I could certainly do this. However, such a message might be solved quickly with a dictionary attack or Hill Climbing.

4. #4 Rich SantaColoma
http://proto57.wordpress.com/
15. März 2018

I admit I am more of a skeptic… a cynic… and so when I see some elements in such a story, I tend to become somewhat suspicious. Perhaps that is uncalled for, but that won’t stop me from offering my opinion!

If a solution is anonymous and also unexplained, perhaps there is a hoax involved… that the solution was known somewhere, and since there was no method of description offered, that there never was any method used one to begin with. Adding to this is the understanding that it would be admittedly difficult.

Secondly, there is an unsolved message, too… this raised the Beale flag for me: For if one has several ciphers, and reveals the solution to one or more of them, it adds (unwarranted?) veracity to the remaining one… whether or not that one is actually a genuine cipher, that does not matter. What happens, though, is that interest and “hope” is peaked, because we are shown it is possible, by the realized examples.

Thirdly… and I apologize in advance to any one with an interest or belief in any of the “para” sciences… when I see that this story involves a “parapsychologist”, all my alarms go off, and I call the story into question… points one and two above notwithstanding.

Signed, Hopeless Cynic and Curmugeon

5. #5 Thomas
15. März 2018

Alf Monge’s article “Solution of a Playfair Cipher” from 1936 is indeed very interesting. It’s part of the collection “Articles on Cryptography and Cryptanalyis”, page 135, and available online as pdf on the NSA website which contains Friedman’s copy of that book.

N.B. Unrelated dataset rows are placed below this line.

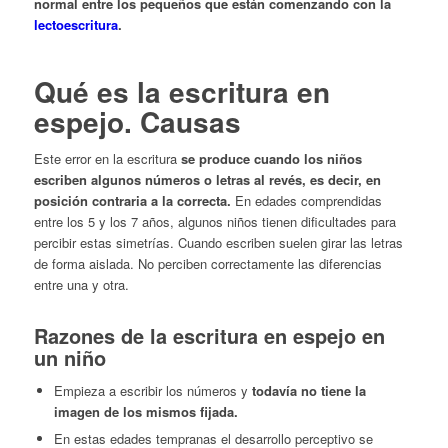
normal entre los pequeños que están comenzando con la
lectoescritura
.
Qué es la escritura en
espejo. Causas
Este error en la escritura
se produce cuando los niños
escriben algunos números o letras al revés, es decir, en
posición contraria a la correcta.
En edades comprendidas
entre los 5 y los 7 años, algunos niños tienen dificultades para
percibir estas simetrías. Cuando escriben suelen girar las letras
de forma aislada. No perciben correctamente las diferencias
entre una y otra.
Razones de la escritura en espejo en
un niño
Empieza a escribir los números y
todavía no tiene la
imagen de los mismos fijada.
En estas edades tempranas el desarrollo perceptivo se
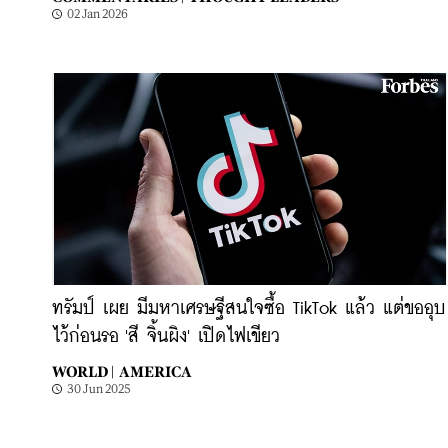
02 Jan 2026
ทรัมป์ เผย มีมหาเศรษฐีสนใจซื้อ TikTok แล้ว แต่ขออุบ
ไว้ก่อนรอ 'สี จิ้นผิง' เปิดไฟเขียว
WORLD |
AMERICA
30 Jun 2025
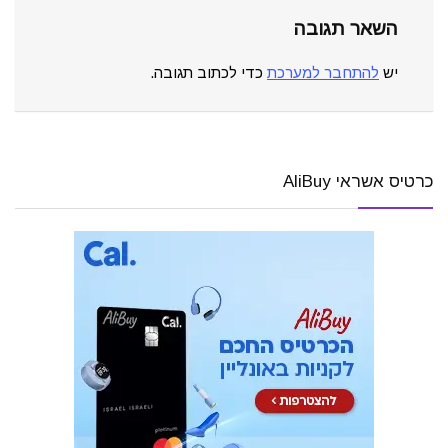
השאר תגובה
יש
להתחבר למערכת
כדי לכתוב תגובה.
כרטיס אשראי AliBuy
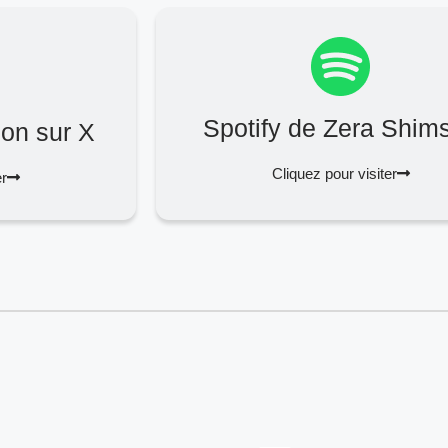
Spotify de Zera Shim
on sur X
Cliquez pour visiter
er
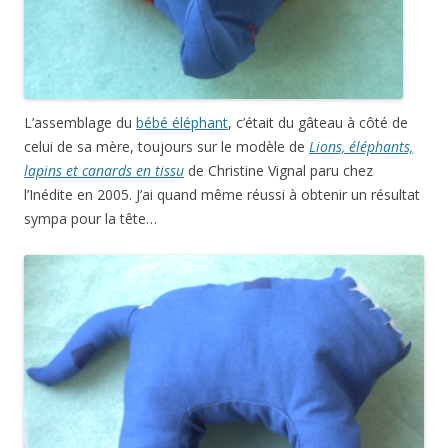
L’assemblage du
bébé éléphant
, c’était du gâteau à côté de
celui de sa mère, toujours sur le modèle de
Lions, éléphants,
lapins et canards en tissu
de Christine Vignal paru chez
l’Inédite en 2005. J’ai quand même réussi à obtenir un résultat
sympa pour la tête…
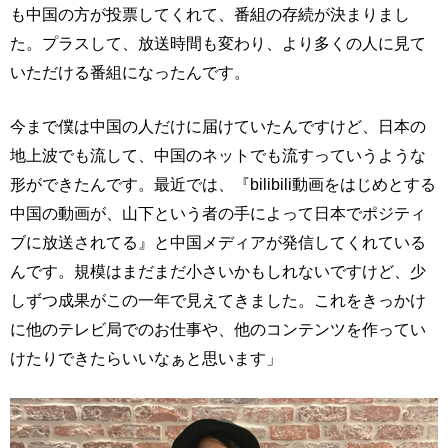
も中国の方が投票してくれて、番組の存続が決まりまし
た。プラスして、放送時間も変わり、より多くの人に見て
いただける番組になったんです。
今まで僕は中国の人だけに届けていたんですけど、日本の
地上波でも流して、中国のネットでも流すっていうような
形ができたんです。最近では、『bilibili動画をはじめとする
中国の動画が、山下という者の手によって日本でポジティ
ブに放送されてる』と中国メディアが発信してくれている
んです。規模はまだまだ小さいかもしれないですけど、少
しずつ成果がこの一年で見えてきました。これをきっかけ
に他のテレビ局でのお仕事や、他のコンテンツを作ってい
けたりできたらいいなぁと思います」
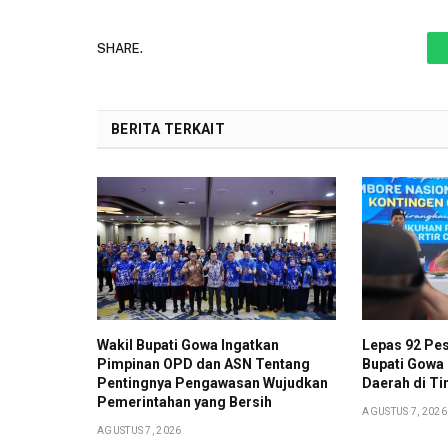
SHARE.
BERITA TERKAIT
Wakil Bupati Gowa Ingatkan
Lepas 92 Pes
Pimpinan OPD dan ASN Tentang
Bupati Gowa
Pentingnya Pengawasan Wujudkan
Daerah di Ti
Pemerintahan yang Bersih
AGUSTUS 7, 2026
AGUSTUS 7, 2026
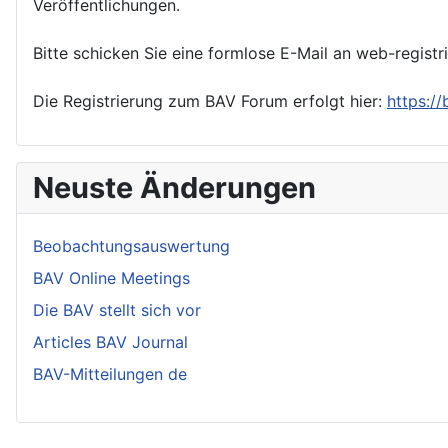
Veröffentlichungen.
Bitte schicken Sie eine formlose E-Mail an web-registr
Die Registrierung zum BAV Forum erfolgt hier:
https:/
Neuste Änderungen
Beobachtungsauswertung
BAV Online Meetings
Die BAV stellt sich vor
Articles BAV Journal
BAV-Mitteilungen de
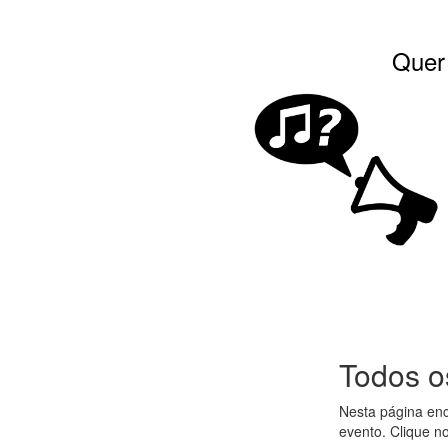
Quer 
Todos o
Nesta página enc
evento. Clique no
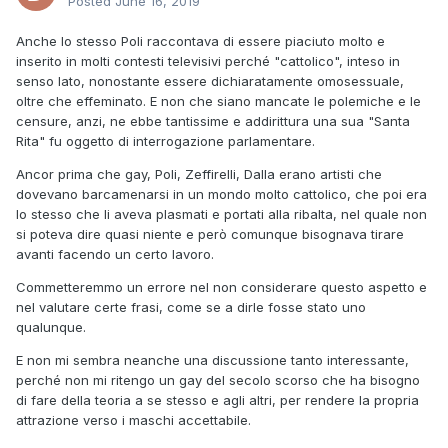
Posted
June 16, 2019
Anche lo stesso Poli raccontava di essere piaciuto molto e
inserito in molti contesti televisivi perché "cattolico", inteso in
senso lato, nonostante essere dichiaratamente omosessuale,
oltre che effeminato. E non che siano mancate le polemiche e le
censure, anzi, ne ebbe tantissime e addirittura una sua "Santa
Rita" fu oggetto di interrogazione parlamentare.
Ancor prima che gay, Poli, Zeffirelli, Dalla erano artisti che
dovevano barcamenarsi in un mondo molto cattolico, che poi era
lo stesso che li aveva plasmati e portati alla ribalta, nel quale non
si poteva dire quasi niente e però comunque bisognava tirare
avanti facendo un certo lavoro.
Commetteremmo un errore nel non considerare questo aspetto e
nel valutare certe frasi, come se a dirle fosse stato uno
qualunque.
E non mi sembra neanche una discussione tanto interessante,
perché non mi ritengo un gay del secolo scorso che ha bisogno
di fare della teoria a se stesso e agli altri, per rendere la propria
attrazione verso i maschi accettabile.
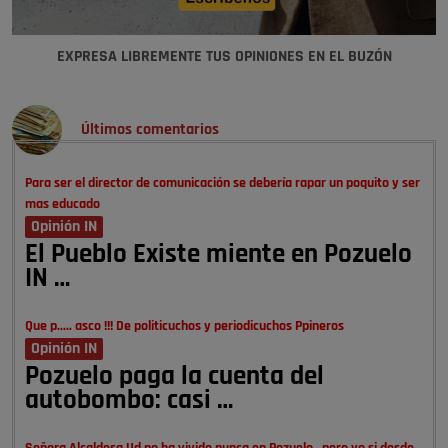
EXPRESA LIBREMENTE TUS OPINIONES EN EL BUZÓN
Últimos comentarios
Para ser el director de comunicación se debería rapar un poquito y ser
mas educado
Opinión IN
El Pueblo Existe miente en Pozuelo
IN …
Que p..... asco !!! De politicuchos y periodicuchos Ppineros
Opinión IN
Pozuelo paga la cuenta del
autobombo: casi …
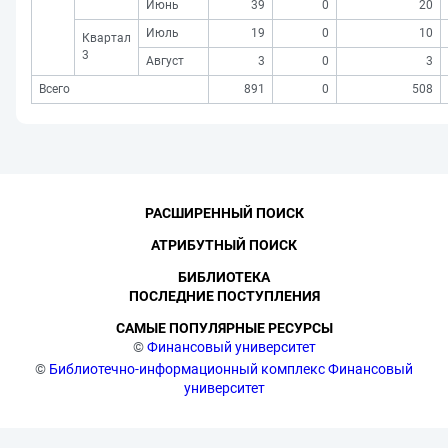
Июнь
39
0
20
Июль
19
0
10
Квартал
3
Август
3
0
3
Всего
891
0
508
РАСШИРЕННЫЙ ПОИСК
АТРИБУТНЫЙ ПОИСК
БИБЛИОТЕКА
ПОСЛЕДНИЕ ПОСТУПЛЕНИЯ
САМЫЕ ПОПУЛЯРНЫЕ РЕСУРСЫ
©
Финансовый университет
©
Библиотечно-информационный комплекс Финансовый
университет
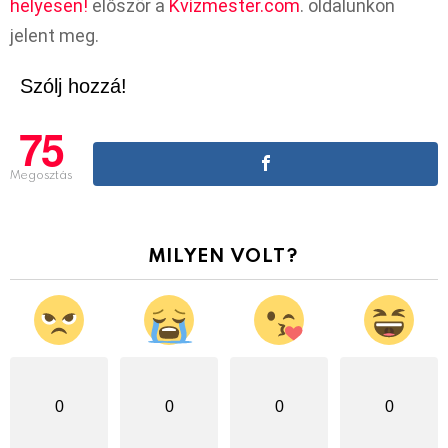
helyesen!
először a
Kvízmester.com
. oldalunkon
jelent meg.
Szólj hozzá!
75
Megosztás
MILYEN VOLT?
0
0
0
0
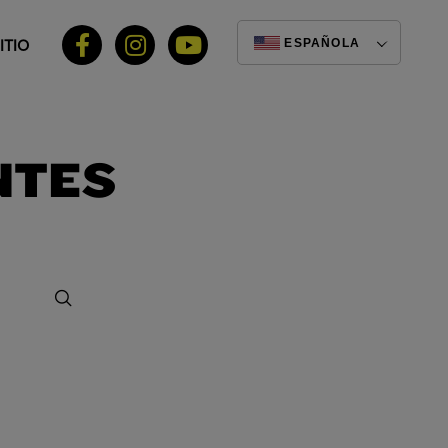
ITIO
ESPAÑOLA
NTES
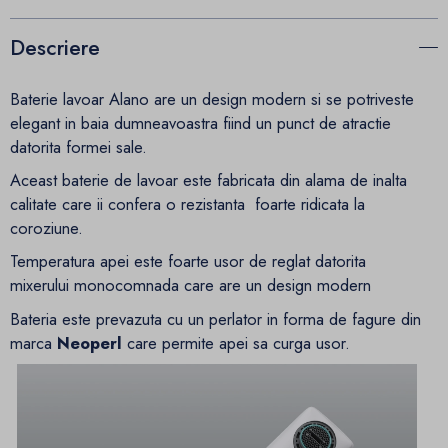
Descriere
Baterie lavoar Alano are un design modern si se potriveste
elegant in baia dumneavoastra fiind un punct de atractie
datorita formei sale.
Aceast baterie de lavoar este fabricata din alama de inalta
calitate care ii confera o rezistanta foarte ridicata la
coroziune.
Temperatura apei este foarte usor de reglat datorita
mixerului monocomnada care are un design modern
Bateria este prevazuta cu un perlator in forma de fagure din
marca
Neoperl
care permite apei sa curga usor.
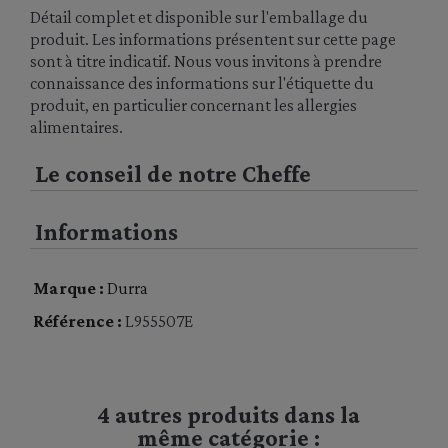
Détail complet et disponible sur l'emballage du
produit. Les informations présentent sur cette page
sont à titre indicatif. Nous vous invitons à prendre
connaissance des informations sur l'étiquette du
produit, en particulier concernant les allergies
alimentaires.
Le conseil de notre Cheffe
Informations
Marque :
Durra
Référence :
L955507E
4 autres produits dans la
même catégorie :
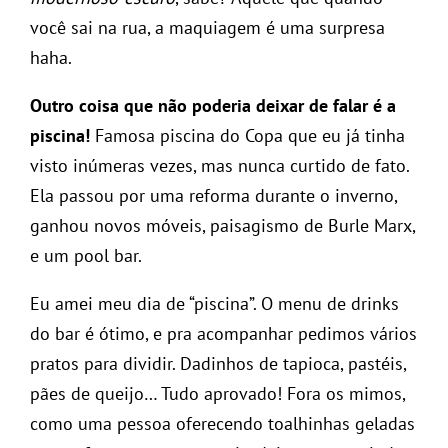
você sai na rua, a maquiagem é uma surpresa
haha.
Outro coisa que não poderia deixar de falar é a
piscina!
Famosa piscina do Copa que eu já tinha
visto inúmeras vezes, mas nunca curtido de fato.
Ela passou por uma reforma durante o inverno,
ganhou novos móveis, paisagismo de Burle Marx,
e um pool bar.
Eu amei meu dia de “piscina”. O menu de drinks
do bar é ótimo, e pra acompanhar pedimos vários
pratos para dividir. Dadinhos de tapioca, pastéis,
pães de queijo… Tudo aprovado! Fora os mimos,
como uma pessoa oferecendo toalhinhas geladas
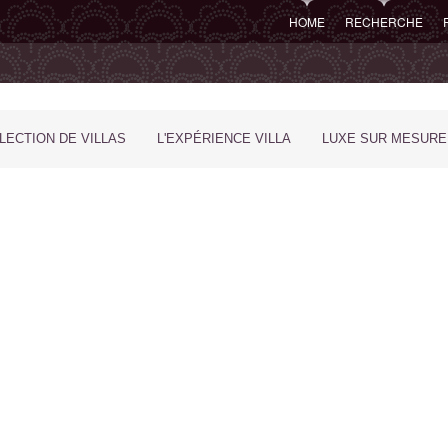
HOME
RECHERCHE
LECTION DE VILLAS
L'EXPÉRIENCE VILLA
LUXE SUR MESURE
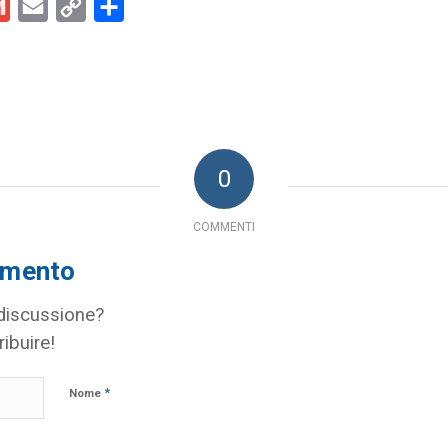
kedIn
Gmail
Email
Copy
Condividi
Link
0
COMMENTI
mmento
 discussione?
ribuire!
*
Nome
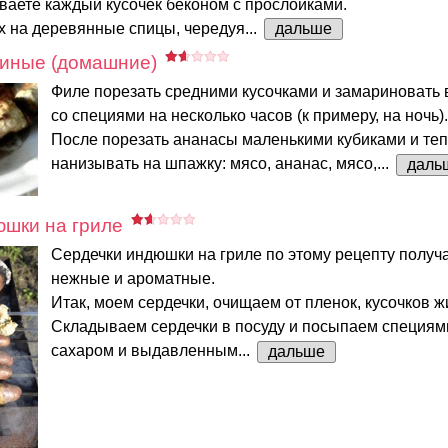
ваете каждый кусочек беконом с прослойками.
 на деревянные спицы, чередуя...
дальше
иные (домашние)
Филе порезать средними кусочками и замариновать 
со специями на несколько часов (к примеру, на ночь).
После порезать ананасы маленькими кубиками и те
нанизывать на шпажку: мясо, ананас, мясо,...
даль
юшки на гриле
Сердечки индюшки на гриле по этому рецепту получ
нежные и ароматные.
Итак, моем сердечки, очищаем от пленок, кусочков ж
Складываем сердечки в посуду и посыпаем специями
сахаром и выдавленным...
дальше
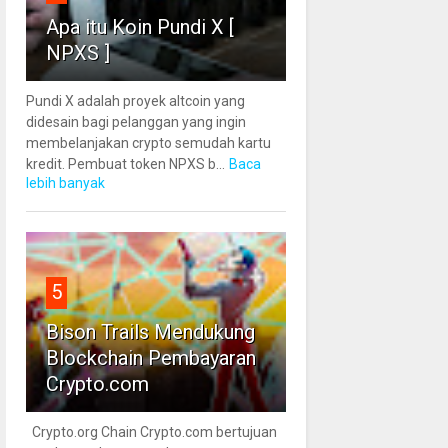
Apa itu Koin Pundi X [
NPXS ]
Pundi X adalah proyek altcoin yang
didesain bagi pelanggan yang ingin
membelanjakan crypto semudah kartu
kredit. Pembuat token NPXS b...
Baca
lebih banyak
5
Bison Trails Mendukung
Blockchain Pembayaran
Crypto.com
Crypto.org Chain Crypto.com bertujuan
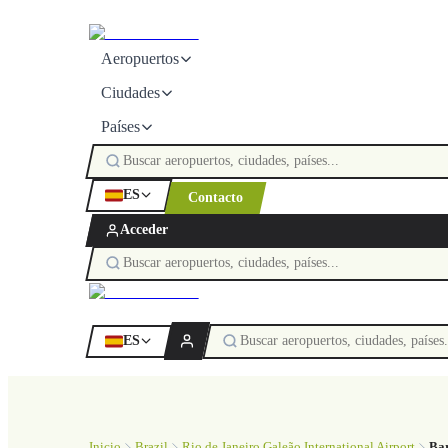
Aeropuertos
Ciudades
Países
ES
Contacto
Acceder
ES
Inicio
Brazil
Rio de Janeiro Galeão International Airport
Bar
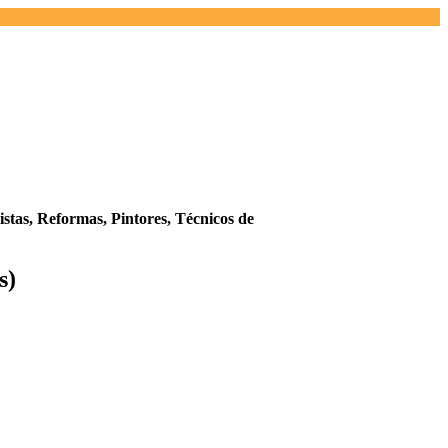
istas,
Reformas,
Pintores,
Técnicos de
s)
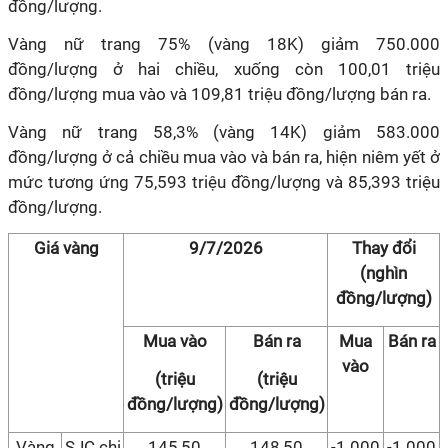
đồng/lượng.
Vàng nữ trang 75% (vàng 18K) giảm 750.000
đồng/lượng ở hai chiều, xuống còn 100,01 triệu
đồng/lượng mua vào và 109,81 triệu đồng/lượng bán ra.
Vàng nữ trang 58,3% (vàng 14K) giảm 583.000
đồng/lượng ở cả chiều mua vào và bán ra, hiện niêm yết ở
mức tương ứng 75,593 triệu đồng/lượng và 85,393 triệu
đồng/lượng.
Giá vàng
9/7/2026
Thay đổi
(nghìn
đồng/lượng)
Mua vào
Bán ra
Mua
Bán ra
vào
(triệu
(triệu
đồng/lượng)
đồng/lượng)
Vàng
SJC chi
145,50
148,50
-1.000
-1.000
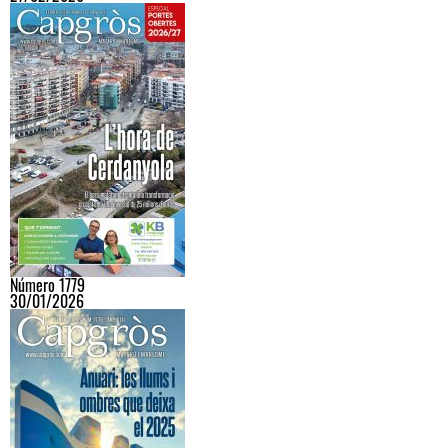
Número 1779
30/01/2026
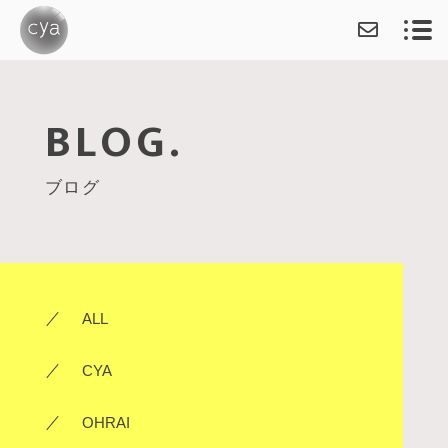
BLOG.
ABOUT
ブログ
SERVICE
DESIGNER
OHRAI
ALL
ILLUSTRATION（作品集
ILLUSTRATION（軍艦
CYA
OHRAI ITEM
OHRAI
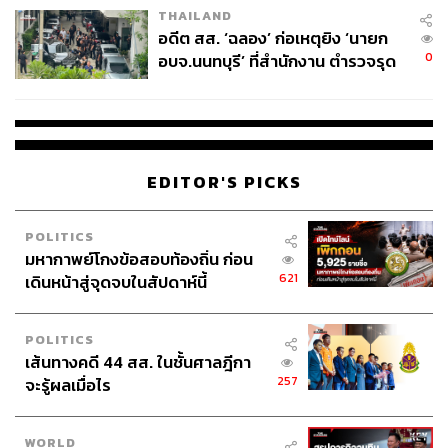
THAILAND
อดีต สส. ‘ฉลอง’ ก่อเหตุยิง ‘นายก
0
อบจ.นนทบุรี’ ที่สำนักงาน ตำรวจรุด
ลงพื้นที่
EDITOR'S PICKS
POLITICS
มหากาพย์โกงข้อสอบท้องถิ่น ก่อน
621
เดินหน้าสู่จุดจบในสัปดาห์นี้
POLITICS
เส้นทางคดี 44 สส. ในชั้นศาลฎีกา
257
จะรู้ผลเมื่อไร
WORLD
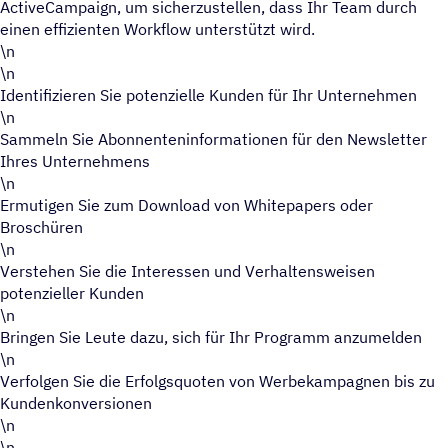
ActiveCampaign, um sicherzustellen, dass Ihr Team durch
einen effizienten Workflow unterstützt wird.
\n
\n
Identifizieren Sie potenzielle Kunden für Ihr Unternehmen
\n
Sammeln Sie Abonnenteninformationen für den Newsletter
Ihres Unternehmens
\n
Ermutigen Sie zum Download von Whitepapers oder
Broschüren
\n
Verstehen Sie die Interessen und Verhaltensweisen
potenzieller Kunden
\n
Bringen Sie Leute dazu, sich für Ihr Programm anzumelden
\n
Verfolgen Sie die Erfolgsquoten von Werbekampagnen bis zu
Kundenkonversionen
\n
\n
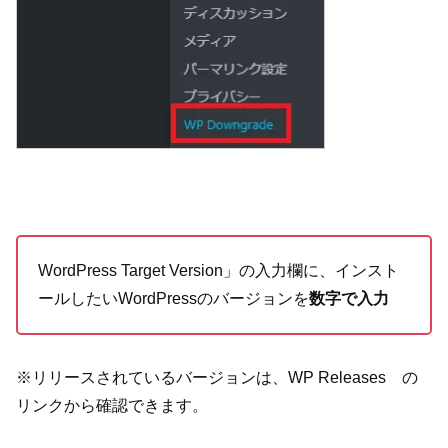
WordPress Target Version」の入力欄に、インスト
ールしたいWordPressのバージョンを
数字で入力
※リリースされているバージョンは、WP Releases の
リンクから確認できます。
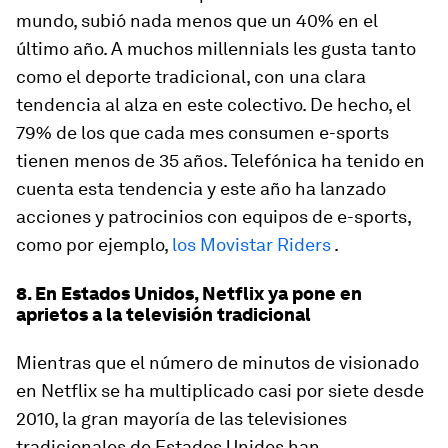
mundo, subió nada menos que un 40% en el
último año. A muchos
millennials
les gusta tanto
como el deporte tradicional, con una clara
tendencia al alza en este colectivo. De hecho, el
79% de los que cada mes consumen
e-sports
tienen menos de 35 años. Telefónica ha tenido en
cuenta esta tendencia y este año ha lanzado
acciones y patrocinios con equipos de
e-sports,
como por ejemplo,
los Movistar Riders
.
8. En Estados Unidos, Netflix ya pone en
aprietos a la televisión tradicional
Mientras que el número de minutos de visionado
en Netflix se ha multiplicado casi por siete desde
2010, la gran mayoría de las televisiones
tradicionales de Estados Unidos han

Monge managed to break a 30 letter Playfair challenge which didn’t have any reversed digraph (Thouless’s cipher has four of them).

6. #6 George Lasry
15. März 2018

@Klaus: If the keyword is composed of random letters, then hill climber is not good enough for short messages (<100). Simulated annealing is more effective, but will only sporadically solve messages with < 70-80.

@all: I think the entry point might have been the repetitions and reverse digrams:

CB FT MH GR IO TS (TA) UF (SB) DN WG NI (SB) RV (EF) (BQ) (TA) (BQ) RP (EF)
BK SD GM NR PS RF (BS) UT TD MF EM AB IM

especially that most occur very closely – so that would make things easy if you make a good guess
(TA) UF (SB) DN WG NI (SB) RV (EF) (BQ) (TA) (BQ) RP (EF)

7. #7 Thomas
15. März 2018

Monge’s 30 letter cryptogram was a very special case, so that his method can’t be applied generally: The 5th line in a Playfair square most likely contains V W X Y Z. As a first step Monge could fill in also the 4th line: He guessed that the cipher digraphs OQ and QM represented the frequent plaintext digraphs ON and OU, this yielded due to rule 2 the letters of the 4th line: MNOQU. Unfortunately this doesn’t work here: In Thouless’s cryptogram there aren’t cipher/ plaintext digraph pairs that derive only from the 4th line (MNOQT).

8. #8 Thomas
16. März 2018

In his article “A Test of Survival” Toulness gave the hint that the cryptogram is “an extract of one of Shakespeare´s plays”. The solution was figured out within two weeks. That should have been enough time to sift through a quotation book looking for the digraph pattern shown by George #7.

9. #9 Thomas
16. März 2018

E.g. here the quote can be found on page 113: https://books.google.de/books?id=P3NZAAAAcAAJ&pg=PA113. So the codebreaker could not only find the solution, but also brush up his Shakespeare.

10. #10 Klaus Schmeh
16. März 2018

@George:
> If the keyword is composed of random letters, then hill
>climber is not good enough for short messages (<100).
>Simulated annealing is more effective, but will only
>sporadically solve messages with < 70-80. Great idea, I will put this on my topics list.